Nesse fim de ano visitei Recife por duas vezes num curto espaço de tempo.
Inicialmente com a turma de rebreathers que escolheram a capital dos naufrágios
para realizar o seu encontro e desta vez com os amigos Basílio, Frugoni e Sérgio
.Em ambas as ocasiões usamos a Operadora Aquáticos
que disponibilizou os catamarãs Galileu e Voyager.
Recife continua sendo a meca dos mergulhadores em naufrágio, seja pelo
número de embarcações disponíveis para visita, seja pela qualificação das
operadoras locais, isso sem falar da boa qualidade da rede hoteleira e dos
inúmeros atrativos a disposição do visitante.
O próprio Clécio esteve lá recentemente e seus relatos estão disponíveis
aí no site.
Meu ponto de mergulho preferido na justamente denominada "Capital dos
Naufrágios" é a corveta Camaquã, e sempre que possível volto a
visitá-la.
Desta vez tinha a responsabilidade de "apresentá-la" a dois amigos
que me acompanhavam e que estavam curiosos diante das minhas referências sempre
elogiosas ao imponente naufrágio. Já o Sergio Panda é contumaz freqüentador
do local.
Navegação tranqüila até o ponto de mergulho, com o Gaba descendo primeiro
para fixar o cabo de descida.

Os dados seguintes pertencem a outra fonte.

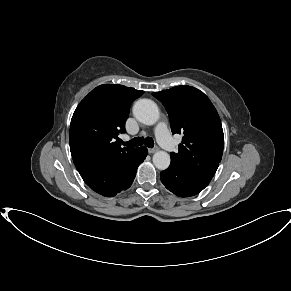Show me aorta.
I'll list each match as a JSON object with an SVG mask.
<instances>
[{"label": "aorta", "mask_w": 291, "mask_h": 291, "mask_svg": "<svg viewBox=\"0 0 291 291\" xmlns=\"http://www.w3.org/2000/svg\"><path fill=\"white\" fill-rule=\"evenodd\" d=\"M133 115L145 125H153L159 120V109L150 99H140L133 106ZM153 164L159 170H165L170 165V155L165 151H157L153 155Z\"/></svg>", "instance_id": "762f6f07"}]
</instances>
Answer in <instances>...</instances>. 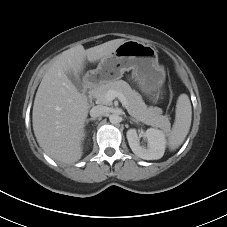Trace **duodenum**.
<instances>
[{"instance_id": "410a0bca", "label": "duodenum", "mask_w": 227, "mask_h": 227, "mask_svg": "<svg viewBox=\"0 0 227 227\" xmlns=\"http://www.w3.org/2000/svg\"><path fill=\"white\" fill-rule=\"evenodd\" d=\"M95 87V82L93 79H86L84 82V91L87 96H90Z\"/></svg>"}]
</instances>
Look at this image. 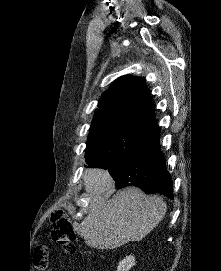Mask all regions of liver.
<instances>
[{"instance_id": "liver-1", "label": "liver", "mask_w": 221, "mask_h": 271, "mask_svg": "<svg viewBox=\"0 0 221 271\" xmlns=\"http://www.w3.org/2000/svg\"><path fill=\"white\" fill-rule=\"evenodd\" d=\"M83 179L90 197V211L75 229L90 247L114 249L127 241H141L166 213L162 197L146 195L133 185L117 191L111 201H107L115 187L107 169L87 167Z\"/></svg>"}]
</instances>
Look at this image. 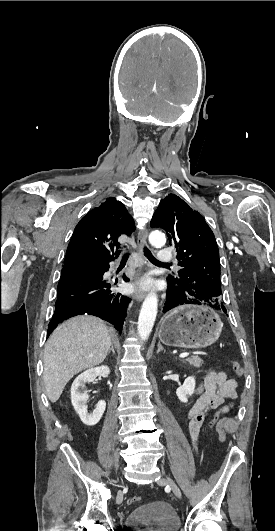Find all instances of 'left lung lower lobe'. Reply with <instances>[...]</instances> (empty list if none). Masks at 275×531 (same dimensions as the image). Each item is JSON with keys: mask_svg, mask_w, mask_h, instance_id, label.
Instances as JSON below:
<instances>
[{"mask_svg": "<svg viewBox=\"0 0 275 531\" xmlns=\"http://www.w3.org/2000/svg\"><path fill=\"white\" fill-rule=\"evenodd\" d=\"M178 305H182V304L174 303V302L170 299L169 295H167L166 303H165L164 308H163V312H167V311H169L170 309H172V308H174V307H176V306H178ZM224 312H226V309L224 310Z\"/></svg>", "mask_w": 275, "mask_h": 531, "instance_id": "left-lung-lower-lobe-1", "label": "left lung lower lobe"}]
</instances>
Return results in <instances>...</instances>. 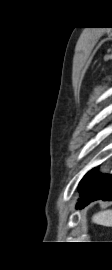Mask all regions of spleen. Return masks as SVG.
<instances>
[{"mask_svg":"<svg viewBox=\"0 0 112 270\" xmlns=\"http://www.w3.org/2000/svg\"><path fill=\"white\" fill-rule=\"evenodd\" d=\"M92 222L99 225L112 227V210L96 213L92 217Z\"/></svg>","mask_w":112,"mask_h":270,"instance_id":"3e777b00","label":"spleen"}]
</instances>
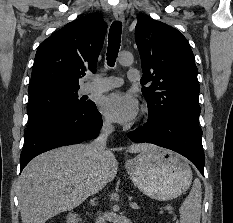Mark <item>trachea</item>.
<instances>
[{
  "label": "trachea",
  "mask_w": 233,
  "mask_h": 223,
  "mask_svg": "<svg viewBox=\"0 0 233 223\" xmlns=\"http://www.w3.org/2000/svg\"><path fill=\"white\" fill-rule=\"evenodd\" d=\"M122 24L119 21L112 23L109 36H108V47H107V64L113 67L119 52L121 42Z\"/></svg>",
  "instance_id": "trachea-1"
}]
</instances>
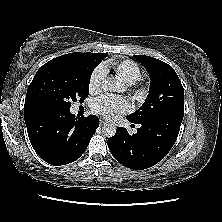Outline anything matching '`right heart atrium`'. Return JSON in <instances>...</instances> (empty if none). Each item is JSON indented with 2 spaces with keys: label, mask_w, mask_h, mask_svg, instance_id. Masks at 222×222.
Listing matches in <instances>:
<instances>
[{
  "label": "right heart atrium",
  "mask_w": 222,
  "mask_h": 222,
  "mask_svg": "<svg viewBox=\"0 0 222 222\" xmlns=\"http://www.w3.org/2000/svg\"><path fill=\"white\" fill-rule=\"evenodd\" d=\"M105 79V69L100 66L97 67L93 73L91 74L90 80H89V90L90 92H97L102 87V84Z\"/></svg>",
  "instance_id": "right-heart-atrium-1"
}]
</instances>
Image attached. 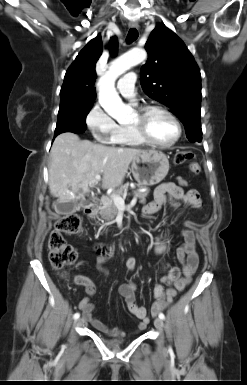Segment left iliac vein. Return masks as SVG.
I'll return each mask as SVG.
<instances>
[{"label":"left iliac vein","instance_id":"left-iliac-vein-1","mask_svg":"<svg viewBox=\"0 0 247 385\" xmlns=\"http://www.w3.org/2000/svg\"><path fill=\"white\" fill-rule=\"evenodd\" d=\"M154 325H155V327H156L157 329L162 330L163 327H164V322H163V320H162L161 318H156V319L154 320Z\"/></svg>","mask_w":247,"mask_h":385}]
</instances>
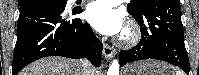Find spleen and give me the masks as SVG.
I'll list each match as a JSON object with an SVG mask.
<instances>
[{
  "label": "spleen",
  "mask_w": 199,
  "mask_h": 75,
  "mask_svg": "<svg viewBox=\"0 0 199 75\" xmlns=\"http://www.w3.org/2000/svg\"><path fill=\"white\" fill-rule=\"evenodd\" d=\"M176 75H182V73H180L179 71H176Z\"/></svg>",
  "instance_id": "1"
}]
</instances>
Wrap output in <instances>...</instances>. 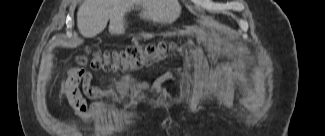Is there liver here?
Masks as SVG:
<instances>
[{
  "instance_id": "1",
  "label": "liver",
  "mask_w": 325,
  "mask_h": 136,
  "mask_svg": "<svg viewBox=\"0 0 325 136\" xmlns=\"http://www.w3.org/2000/svg\"><path fill=\"white\" fill-rule=\"evenodd\" d=\"M141 10L139 16L154 23L172 24L181 13L178 0H84L77 12V26L87 38L101 33L110 20L109 32L123 34L125 14Z\"/></svg>"
}]
</instances>
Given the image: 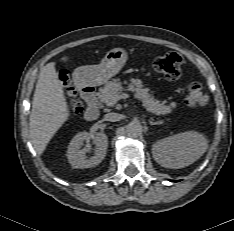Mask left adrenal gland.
Here are the masks:
<instances>
[{
    "instance_id": "obj_1",
    "label": "left adrenal gland",
    "mask_w": 234,
    "mask_h": 231,
    "mask_svg": "<svg viewBox=\"0 0 234 231\" xmlns=\"http://www.w3.org/2000/svg\"><path fill=\"white\" fill-rule=\"evenodd\" d=\"M162 123H163V122H161V121L154 122L153 119H152V120H149V124H150V125H160V124H162Z\"/></svg>"
}]
</instances>
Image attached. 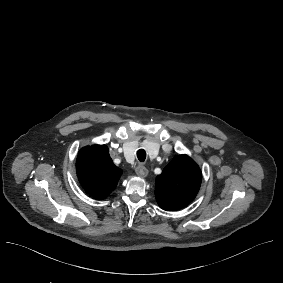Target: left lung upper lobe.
I'll return each mask as SVG.
<instances>
[{"label": "left lung upper lobe", "instance_id": "1", "mask_svg": "<svg viewBox=\"0 0 283 283\" xmlns=\"http://www.w3.org/2000/svg\"><path fill=\"white\" fill-rule=\"evenodd\" d=\"M201 170L187 155L175 156L157 176L155 197L164 210H176L188 205L197 195Z\"/></svg>", "mask_w": 283, "mask_h": 283}]
</instances>
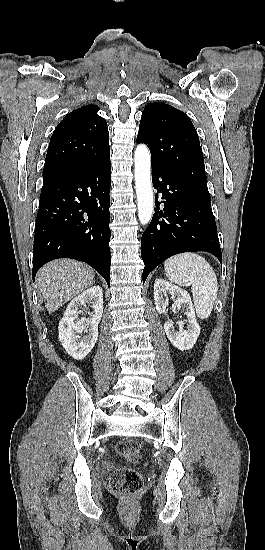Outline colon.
<instances>
[{
    "label": "colon",
    "mask_w": 265,
    "mask_h": 550,
    "mask_svg": "<svg viewBox=\"0 0 265 550\" xmlns=\"http://www.w3.org/2000/svg\"><path fill=\"white\" fill-rule=\"evenodd\" d=\"M115 450L120 457L127 461L133 463L141 461L140 446L134 440L119 442ZM142 484L141 475L131 468H118L112 472L109 478L110 489L122 496L135 495L140 491Z\"/></svg>",
    "instance_id": "1"
}]
</instances>
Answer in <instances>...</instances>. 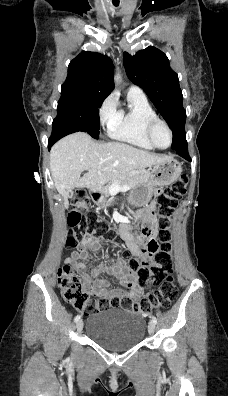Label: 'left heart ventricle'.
Here are the masks:
<instances>
[{"instance_id":"obj_1","label":"left heart ventricle","mask_w":228,"mask_h":396,"mask_svg":"<svg viewBox=\"0 0 228 396\" xmlns=\"http://www.w3.org/2000/svg\"><path fill=\"white\" fill-rule=\"evenodd\" d=\"M153 138L155 143L159 147H166L170 141V137L167 129L161 124L155 126L153 131Z\"/></svg>"}]
</instances>
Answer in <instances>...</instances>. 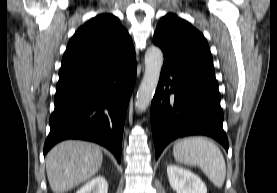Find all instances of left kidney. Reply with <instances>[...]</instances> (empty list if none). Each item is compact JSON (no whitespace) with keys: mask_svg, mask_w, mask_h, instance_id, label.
Wrapping results in <instances>:
<instances>
[{"mask_svg":"<svg viewBox=\"0 0 277 193\" xmlns=\"http://www.w3.org/2000/svg\"><path fill=\"white\" fill-rule=\"evenodd\" d=\"M167 175L170 185L176 193H207L204 182L197 175L181 166L169 164Z\"/></svg>","mask_w":277,"mask_h":193,"instance_id":"1","label":"left kidney"}]
</instances>
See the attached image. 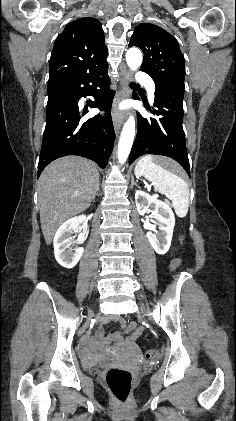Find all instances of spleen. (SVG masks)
Listing matches in <instances>:
<instances>
[{
  "mask_svg": "<svg viewBox=\"0 0 236 421\" xmlns=\"http://www.w3.org/2000/svg\"><path fill=\"white\" fill-rule=\"evenodd\" d=\"M164 162L154 160L151 154H146L138 160L135 166L136 176L148 178L158 192L166 194L172 200L174 211L177 217H186L189 208V186L181 176L173 174L162 166Z\"/></svg>",
  "mask_w": 236,
  "mask_h": 421,
  "instance_id": "3e777b00",
  "label": "spleen"
}]
</instances>
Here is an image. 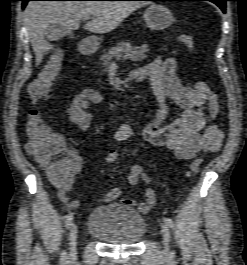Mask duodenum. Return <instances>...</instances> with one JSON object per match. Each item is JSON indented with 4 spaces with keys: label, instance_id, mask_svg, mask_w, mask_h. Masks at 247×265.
I'll list each match as a JSON object with an SVG mask.
<instances>
[{
    "label": "duodenum",
    "instance_id": "1",
    "mask_svg": "<svg viewBox=\"0 0 247 265\" xmlns=\"http://www.w3.org/2000/svg\"><path fill=\"white\" fill-rule=\"evenodd\" d=\"M80 53L84 56L93 54L96 52L97 48L95 43L90 39H84L79 46Z\"/></svg>",
    "mask_w": 247,
    "mask_h": 265
}]
</instances>
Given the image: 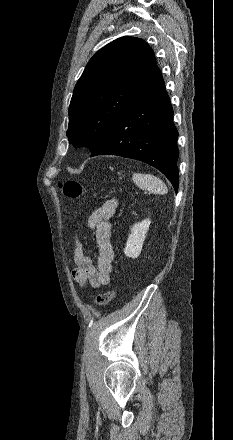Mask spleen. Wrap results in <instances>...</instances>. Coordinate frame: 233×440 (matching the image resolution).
Returning a JSON list of instances; mask_svg holds the SVG:
<instances>
[{"mask_svg": "<svg viewBox=\"0 0 233 440\" xmlns=\"http://www.w3.org/2000/svg\"><path fill=\"white\" fill-rule=\"evenodd\" d=\"M132 179L140 189L153 194H166L168 192L166 184L152 174L134 173Z\"/></svg>", "mask_w": 233, "mask_h": 440, "instance_id": "obj_1", "label": "spleen"}]
</instances>
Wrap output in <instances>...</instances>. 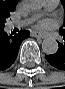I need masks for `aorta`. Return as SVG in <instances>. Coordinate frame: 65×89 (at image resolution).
<instances>
[{
	"label": "aorta",
	"mask_w": 65,
	"mask_h": 89,
	"mask_svg": "<svg viewBox=\"0 0 65 89\" xmlns=\"http://www.w3.org/2000/svg\"><path fill=\"white\" fill-rule=\"evenodd\" d=\"M29 9L36 11L42 8V0H29L27 3ZM42 50L47 55L55 54L58 50V43L54 38H46L42 42Z\"/></svg>",
	"instance_id": "762f6f07"
}]
</instances>
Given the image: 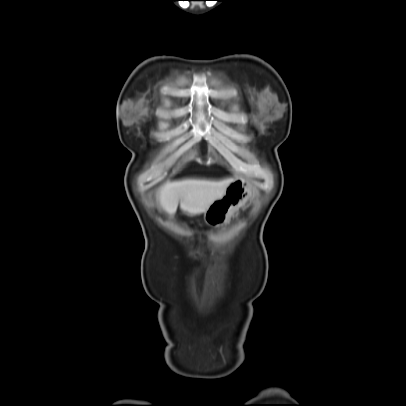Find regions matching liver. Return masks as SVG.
<instances>
[{
	"instance_id": "1",
	"label": "liver",
	"mask_w": 406,
	"mask_h": 406,
	"mask_svg": "<svg viewBox=\"0 0 406 406\" xmlns=\"http://www.w3.org/2000/svg\"><path fill=\"white\" fill-rule=\"evenodd\" d=\"M233 178L222 180L183 179L167 182L159 190L158 202L160 207L173 216L178 204L188 215L195 216L204 213L216 200L223 197Z\"/></svg>"
}]
</instances>
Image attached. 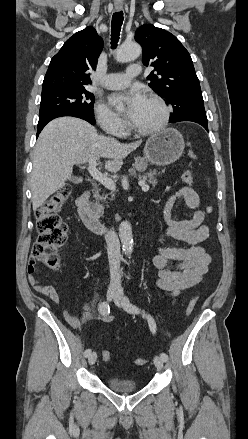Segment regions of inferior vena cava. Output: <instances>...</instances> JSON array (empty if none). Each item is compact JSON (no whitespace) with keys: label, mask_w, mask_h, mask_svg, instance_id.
<instances>
[{"label":"inferior vena cava","mask_w":248,"mask_h":439,"mask_svg":"<svg viewBox=\"0 0 248 439\" xmlns=\"http://www.w3.org/2000/svg\"><path fill=\"white\" fill-rule=\"evenodd\" d=\"M105 240L107 244V253L110 267V284L111 286H121V276H120V243L117 234L112 228L105 235Z\"/></svg>","instance_id":"602c4592"}]
</instances>
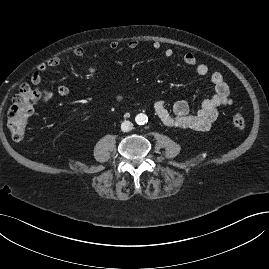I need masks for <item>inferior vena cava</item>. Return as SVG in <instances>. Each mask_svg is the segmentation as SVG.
Masks as SVG:
<instances>
[{
	"label": "inferior vena cava",
	"instance_id": "602c4592",
	"mask_svg": "<svg viewBox=\"0 0 269 269\" xmlns=\"http://www.w3.org/2000/svg\"><path fill=\"white\" fill-rule=\"evenodd\" d=\"M132 129H133V124L130 121H124L121 124V130L123 132H128V131H131Z\"/></svg>",
	"mask_w": 269,
	"mask_h": 269
}]
</instances>
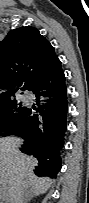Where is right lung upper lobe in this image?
<instances>
[{
	"label": "right lung upper lobe",
	"mask_w": 89,
	"mask_h": 203,
	"mask_svg": "<svg viewBox=\"0 0 89 203\" xmlns=\"http://www.w3.org/2000/svg\"><path fill=\"white\" fill-rule=\"evenodd\" d=\"M60 64L54 48L38 29L27 26L10 31L0 42V106L13 101L21 86L29 90Z\"/></svg>",
	"instance_id": "obj_1"
}]
</instances>
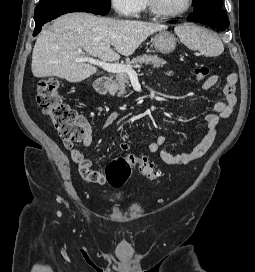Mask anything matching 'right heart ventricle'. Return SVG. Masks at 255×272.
I'll use <instances>...</instances> for the list:
<instances>
[{
	"label": "right heart ventricle",
	"mask_w": 255,
	"mask_h": 272,
	"mask_svg": "<svg viewBox=\"0 0 255 272\" xmlns=\"http://www.w3.org/2000/svg\"><path fill=\"white\" fill-rule=\"evenodd\" d=\"M146 8H147V2H146V0H141L140 11H145Z\"/></svg>",
	"instance_id": "1"
}]
</instances>
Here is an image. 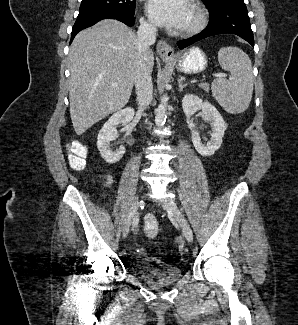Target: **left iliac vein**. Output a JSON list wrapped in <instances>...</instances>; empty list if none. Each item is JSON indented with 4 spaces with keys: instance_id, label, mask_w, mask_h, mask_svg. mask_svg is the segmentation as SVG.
Returning <instances> with one entry per match:
<instances>
[{
    "instance_id": "1",
    "label": "left iliac vein",
    "mask_w": 298,
    "mask_h": 325,
    "mask_svg": "<svg viewBox=\"0 0 298 325\" xmlns=\"http://www.w3.org/2000/svg\"><path fill=\"white\" fill-rule=\"evenodd\" d=\"M163 207L169 214H171L178 220V222L180 223V225L182 227V230H183L186 240L189 243H192V241H193L192 229H191L190 225L187 223V221L184 219V217L181 215L177 205L173 201L165 200V201H163Z\"/></svg>"
}]
</instances>
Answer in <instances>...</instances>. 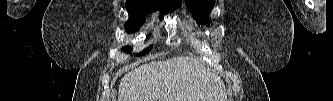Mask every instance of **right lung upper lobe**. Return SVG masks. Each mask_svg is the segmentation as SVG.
<instances>
[{
  "label": "right lung upper lobe",
  "mask_w": 333,
  "mask_h": 101,
  "mask_svg": "<svg viewBox=\"0 0 333 101\" xmlns=\"http://www.w3.org/2000/svg\"><path fill=\"white\" fill-rule=\"evenodd\" d=\"M127 1H131V0H127ZM150 1H158V2L171 3V4H181V0H150Z\"/></svg>",
  "instance_id": "cb5924a9"
}]
</instances>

Bóias de referência lançadas ao mar e o
catamarã aproxima-se delas permitindo o lançamento dos mergulhadores.
Para a turma do Rio, a visibilidade e a cor da água em Recife já vale à
viagem e quando estão presentes num mergulho aos 54 metros de profundidade, aí
é a festa.
Como se tratava de uma primeira visita, optei por percorrer o naufrágio de
proa à popa pelo exterior do mesmo, deixando para fazer as primeiras
penetrações no trajeto de retorno.
Os gestos e as fisionomias dos companheiros de mergulho denotavam a toda hora
sua satisfação.
Passagens estreitas no interior da embarcação estimulavam e tornavam ainda
mais instigante aquela experiência.
Todas as vezes que ali retornamos não esquecemos que aquele é um cenário
em que ocorreram mortes de tripulantes o que nos leva a tratá-lo com o devido
respeito, o que quer dizer também, nada retirar do naufrágio.
Após trinta minutos de mergulho iniciamos a nossa subida e descompressão
num cenário incrivelmente azul e de quando em vez cercados por peixes de
diversas espécies.
Usamos para esse mergulho, duplas de aço com Trimix 20/30, como gás de
fundo e cilindros S40 com Ean 50 e O² respectivamente para descompressão.
No retorno, começam os comentários sobre os momentos vividos durante o
mergulho e já nos surge aquele gostinho de "quero mais".
As lembranças dos mergulhos ficam na lembrança e nas fotos e vídeos que o
pessoal da dolphineye disponibiliza para a turma.